What Does a Lifeguard Do?
A lifeguard, whether it’s on the ocean, inland, or at a swimming pool, is the person in charge of the safety of everyone near or nearby. This can mean a lot of things: save drowning victims, provide first aid, protect the environment, enforce all laws, or just provide directions.
To accomplish this, lifeguards need to have a lot of skills at their disposal. They, of course, need to be very accomplished swimmers. This means being physically fit, regularly exercise, and comfortable in the water. They often need to face difficult swimming environments such as the ocean, which has cold temperatures, strong currents, waves, and animal life.
They also need a lot of education in medical and practical matters. As they are often the first responders, they need a good amount of EMS training. This can mean the very well known CPR, but it also means other skills such as tending to a wound or burn. Whatever the emergency, a dashing lifeguard will often be the first one to face it. For other emergencies such as a fire or a disabled boat, they have to know how to address and respond to the situation. Assistance in these areas not only saves lives, but also protects the environment. This can also mean specialized knowledge depending upon the area where they work, such as areas of high surfing activity versus boating activity.

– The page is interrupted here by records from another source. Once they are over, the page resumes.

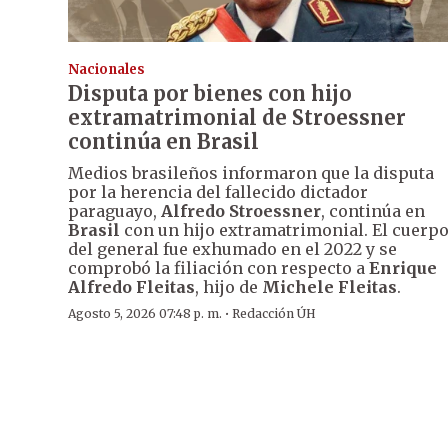
Nacionales
Disputa por bienes con hijo
extramatrimonial de Stroessner
continúa en Brasil
Medios brasileños informaron que la disputa
por la herencia del fallecido dictador
paraguayo,
Alfredo Stroessner
, continúa en
Brasil
con un hijo extramatrimonial. El cuerp
del general fue exhumado en el 2022 y se
comprobó la filiación con respecto a
Enrique
Alfredo Fleitas
, hijo de
Michele Fleitas
.
·
Agosto 5, 2026 07:48 p. m.
Redacción ÚH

Once they have all of these internal skills, they need equipment to help them best serve the public. The most basic and one of the most useful pieces of equipment is a watchtower. This can be a large structure with large binoculars or it can be as a simple as a very tall chair. Whatever the form, a watchtower is there to help survey the waters and quickly observe any accidents.
Once an accident does occur they need specialized equipment to help them take action. For small pools, this is often a large buoy to help drowning victims stay afloat and stay calm. These are great pieces of equipment since they are easy to carry, light, and save lives. Boats, for lakes and the ocean, may be a part of the equipment necessary to keep lives safe. LA County, as an example, keeps just 10, to patrol their waters. Depending upon their area, there may also be specialized equipment for boaters or surfers. Regardless of the form, there will always be some equipment available as a rescue attempt will only be performed as a last resort with no equipment.
Finally, to maintain the shore of the ocean or a lake, a lifeguard will use an assortment of flags and other communication equipment to keep swimmers and boaters aware of potential dangers.